Surtout connu pour ses photographies de guerre au Liban (souvent), en Irlande du Nord, en Afghanistan, et plus récemment en Israël et en Russie, Yan Morvan, considéré comme l’un des plus grands photoreporters de son époque, a su marquer les esprits, à grands coups de Leica.
« Femme, homme ou serpent, qui que tu sois, raconte-toi. Je recueille les mots, les gens, les endroits. » Au moment de cet écrit, dans l’effervescence des années 1980, cela fait déjà quatre mois que Yan Morvan habite Bangkok. Quelques semaines encore et il est temps de rentrer par long-courrier : direction CDG from BKK, indicatif de l’aéroport de Bangkok, dont son ouvrage, publié quarante ans plus tard, prendra le titre.
Yan Morvan avait pour habitude de transporter une chambre photographique partout où il allait immortaliser celle des autres. Ce gigantesque fracas faisait écho à ses clichés, parfois retentissants, et à ses sujets, souvent brûlants. Mais avant d’être un photographe de guerre reconnu, Yan Morvan voulait, à travers ses images, raconter des histoires, et pour la plupart, celles des autres. Il refusait d’ailleurs de se catégoriser comme photographe de presse.
Son premier sujet, sur la vie d’un bidonville niçois (La Digue des Français, 1974), l’incite à la photographie de la vie marginale. Il tire son inspiration des photographes américains, jugeant les humanistes français trop traditionnels.
Dans les années 1970, alors qu’il vend des bagues place du Tertre à Paris, il y rencontre son premier « rocker ». Ils sympathisent, Yan propose de le photographier avec quelques copains. Leur collaboration durera près de deux ans et il publiera ses premières images dans le journal Libérationainsi que son premier livre Le cuir et la baston (1977) sur les loubards de l’époque.

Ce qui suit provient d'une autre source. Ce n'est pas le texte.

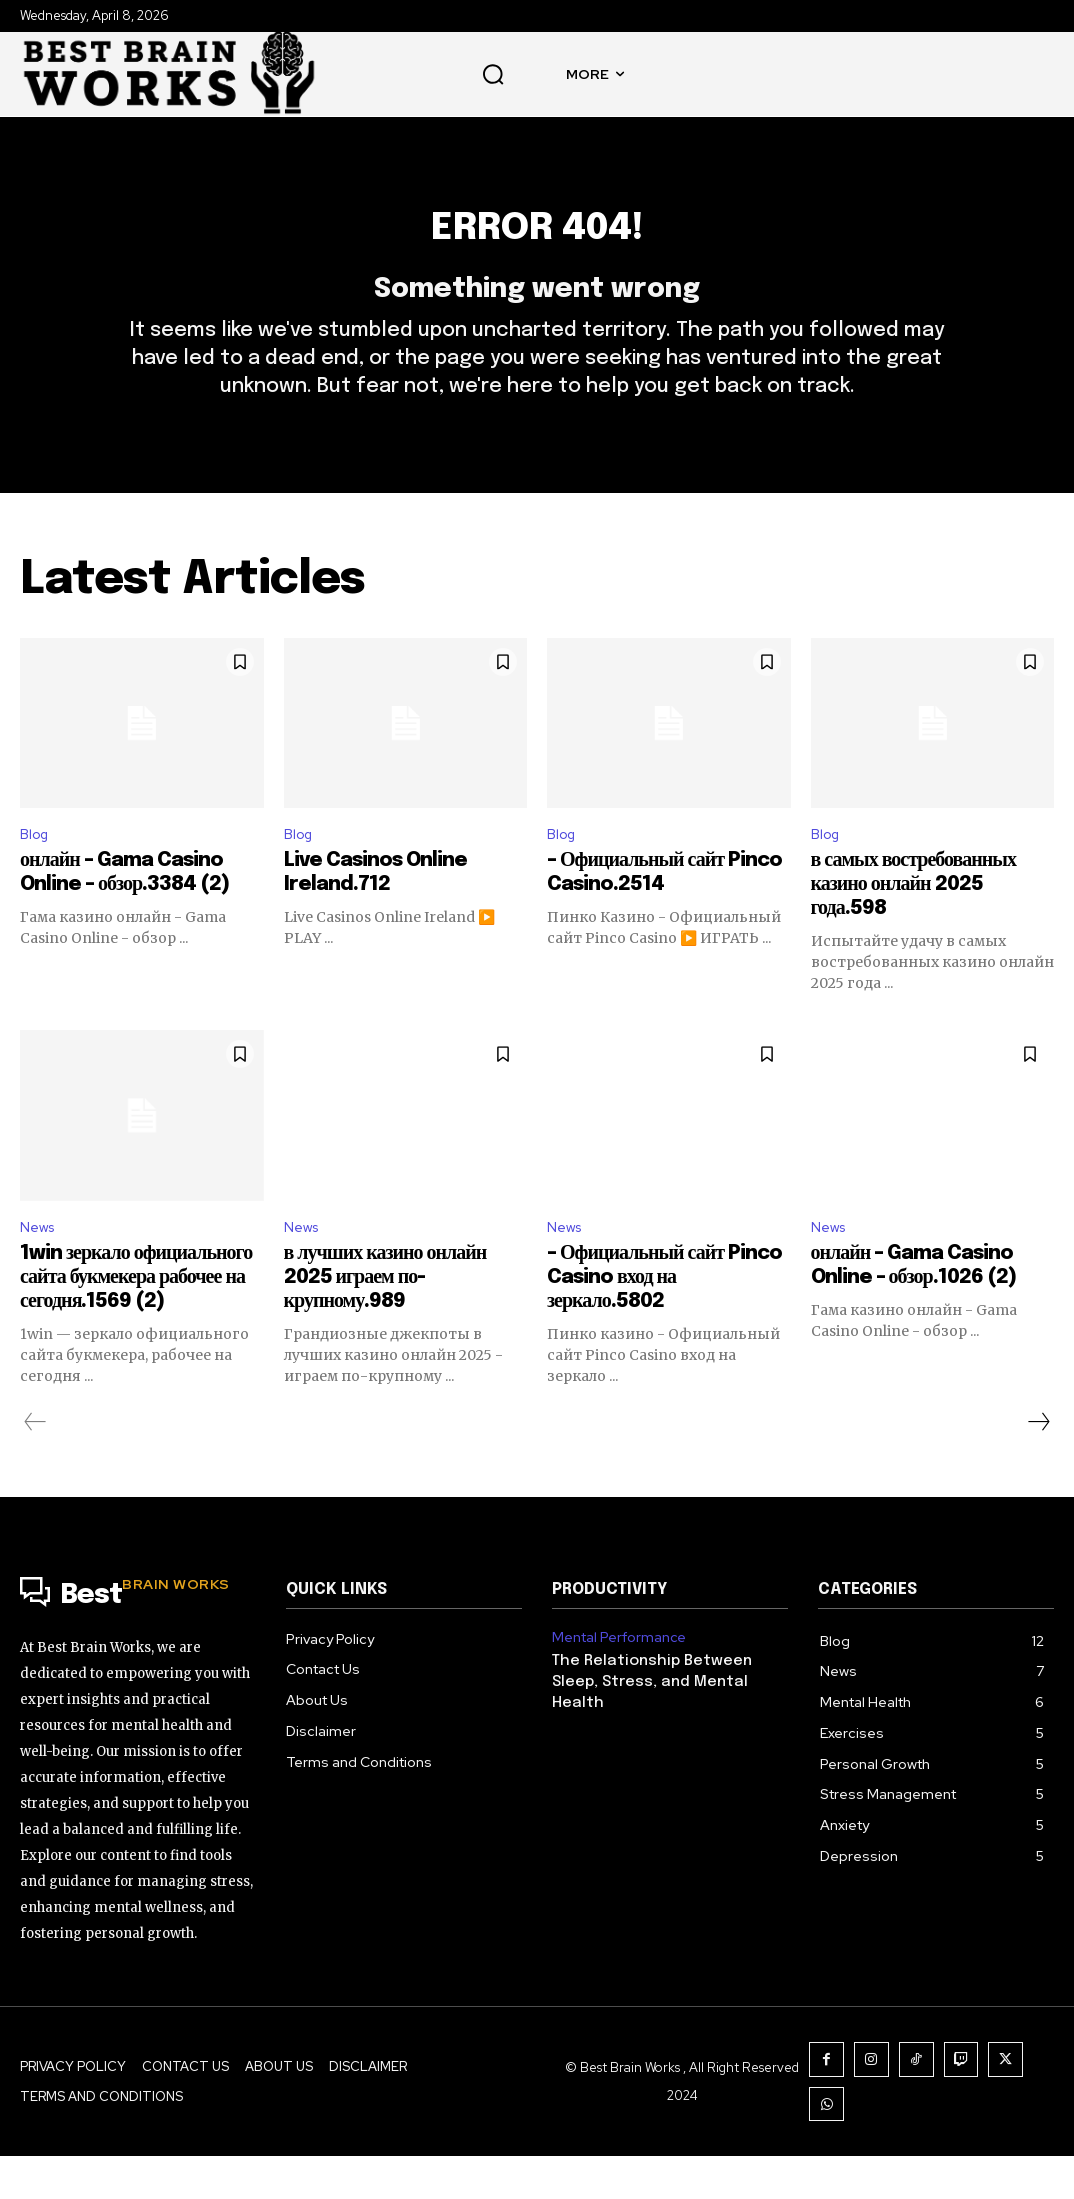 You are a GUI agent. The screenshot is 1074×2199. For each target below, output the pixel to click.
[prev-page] (35, 1466)
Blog (36, 872)
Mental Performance (616, 1681)
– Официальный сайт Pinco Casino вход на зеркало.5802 (664, 1321)
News (40, 1269)
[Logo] (138, 1640)
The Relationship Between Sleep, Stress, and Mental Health (646, 1723)
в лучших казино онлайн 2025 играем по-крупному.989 (385, 1321)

C’est alors le début d’une vie de travail photographique sur les gangs, dont plusieurs séries découleront au fil du temps.
Immergé partout dans le monde, il ne cherchait pas à capter l’exclusivité, le scoop, mais simplement dépeindre le plus fidèlement possible le quotidien qu’il menait à cet endroit de la surface de la terre (aussi éloigné soit-il), ainsi que les gens qui l’entouraient et les instants de vie, tel un journal intime. Ses images montrent la guerre, la précarité, la peur, mais aussi et surtout la fureur de vivre, avec une proximité déconcertante.
Non loin de l’adage « sex, drugs & rock’n’roll », l’un de ses plus grands ouvrages, BKK (2020), peut froisser les plus conformistes. Ce titre, bien que court, en dit pourtant long. À travers une longue série de photographies en noir et blanc, accompagnées d’un texte écrit à la première personne, Yan Morvan dépeint son quotidien thaïlandais pendant la guerre du Vietnam. Et plus particulièrement, le berceau de la prostitution des environs de Bangkok. Pendant cinq mois, en immersion totale, il joue le jeu, se perd dans ces lieux nocturnes, mais n’oublie pas de photographier cette « émanation sordide et triviale du capitalisme moderne », comme il la nommera a posteriori.
En partie causée par la guerre en cours, il accuse et témoigne d’une époque où la volonté coloniale suprémaciste des Occidentaux se traduisait par une forme d’esclavagisme sexuel. Il raconte que les bordels thaïlandais étaient souvent tenus par (et destinés à) des Marines américains réformés, ou en permission, servant d’attraction pour les voyageurs et touristes de passage qui souhaiteraient utiliser le sexe comme pouvoir et monnaie d’échange. Cette série, longtemps controversée, est en réalité d’une grande sensibilité. Yan Morvan pose un regard bienveillant sur ces femmes et le prête à son lecteur. Dix ans plus tard, il photographiera le quartier de Pigalle, ses danseurs, prostitués et autres noctambules, avec la même volonté d’immersion et d’intimité.Le 20 septembre dernier, l’homme aux mille vies a perdu la sienne. Pendant près de cinquante ans, Yan Morvan est parvenu à, pour reprendre ses mots, « raconter l’inracontable » en exposant l’existence dans ce qu’elle a de plus brutal et de sensible. Et pour toute cette humanité, cette justesse et ce génie, nous ne pouvons qu’être reconnaissants.